THE TASK
The expected output is exactly the lines below, starting at the line with "At what (x,y)" and ending at the line with "This screenshot has height=2576, width=1456.", both included; no other line belongs in it.

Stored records
= Beginning of Section =
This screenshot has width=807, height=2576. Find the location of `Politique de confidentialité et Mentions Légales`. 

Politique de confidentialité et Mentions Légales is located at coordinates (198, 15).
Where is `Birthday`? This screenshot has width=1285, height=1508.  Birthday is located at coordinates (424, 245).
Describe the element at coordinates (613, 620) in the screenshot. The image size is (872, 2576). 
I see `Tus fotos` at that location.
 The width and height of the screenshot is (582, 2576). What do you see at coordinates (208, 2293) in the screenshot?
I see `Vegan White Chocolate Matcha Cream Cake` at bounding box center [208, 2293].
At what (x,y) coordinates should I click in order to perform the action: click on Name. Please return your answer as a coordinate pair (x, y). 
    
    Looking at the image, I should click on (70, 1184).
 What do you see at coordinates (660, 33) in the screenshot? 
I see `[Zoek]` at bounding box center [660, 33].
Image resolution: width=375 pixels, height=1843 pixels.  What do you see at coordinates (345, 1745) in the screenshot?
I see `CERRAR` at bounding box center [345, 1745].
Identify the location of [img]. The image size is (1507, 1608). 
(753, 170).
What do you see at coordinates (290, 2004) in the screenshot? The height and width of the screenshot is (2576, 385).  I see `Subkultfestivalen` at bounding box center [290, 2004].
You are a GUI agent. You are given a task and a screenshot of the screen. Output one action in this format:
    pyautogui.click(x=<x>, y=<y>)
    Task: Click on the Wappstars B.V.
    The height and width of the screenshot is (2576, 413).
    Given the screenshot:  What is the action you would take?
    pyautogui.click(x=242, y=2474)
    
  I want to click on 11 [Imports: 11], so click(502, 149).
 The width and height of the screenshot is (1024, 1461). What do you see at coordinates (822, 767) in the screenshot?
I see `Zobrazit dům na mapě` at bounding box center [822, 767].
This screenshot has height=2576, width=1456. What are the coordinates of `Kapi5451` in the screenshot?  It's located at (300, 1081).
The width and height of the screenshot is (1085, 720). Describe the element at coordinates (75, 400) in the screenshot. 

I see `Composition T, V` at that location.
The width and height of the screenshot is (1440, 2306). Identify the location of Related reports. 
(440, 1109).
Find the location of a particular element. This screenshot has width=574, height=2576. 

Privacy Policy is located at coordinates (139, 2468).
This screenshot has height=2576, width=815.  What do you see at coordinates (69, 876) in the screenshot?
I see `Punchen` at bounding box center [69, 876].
= End of Section =
TASK ANSWER
At what (x,y) coordinates should I click in order to perform the action: click on Name. Please return your answer as a coordinate pair (x, y). 
    
    Looking at the image, I should click on (70, 1184).
 What do you see at coordinates (660, 33) in the screenshot? 
I see `[Zoek]` at bounding box center [660, 33].
Image resolution: width=375 pixels, height=1843 pixels.  What do you see at coordinates (345, 1745) in the screenshot?
I see `CERRAR` at bounding box center [345, 1745].
Identify the location of [img]. The image size is (1507, 1608). 
(753, 170).
What do you see at coordinates (290, 2004) in the screenshot? The height and width of the screenshot is (2576, 385).  I see `Subkultfestivalen` at bounding box center [290, 2004].
You are a GUI agent. You are given a task and a screenshot of the screen. Output one action in this format:
    pyautogui.click(x=<x>, y=<y>)
    Task: Click on the Wappstars B.V.
    The height and width of the screenshot is (2576, 413).
    Given the screenshot:  What is the action you would take?
    pyautogui.click(x=242, y=2474)
    
  I want to click on 11 [Imports: 11], so click(502, 149).
 The width and height of the screenshot is (1024, 1461). What do you see at coordinates (822, 767) in the screenshot?
I see `Zobrazit dům na mapě` at bounding box center [822, 767].
This screenshot has height=2576, width=1456. What are the coordinates of `Kapi5451` in the screenshot?  It's located at (300, 1081).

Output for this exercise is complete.